══ RECORD EXCERPTS ══

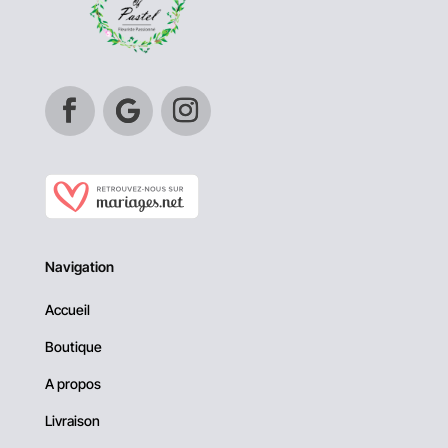
Navigation
Accueil
Boutique
A propos
Livraison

═══

• **WORK TO COMPLETE**
Every line above should be returned word for word, with the pictures left behind.

• **TASK RESPONSE**
Navigation
Accueil
Boutique
A propos
Livraison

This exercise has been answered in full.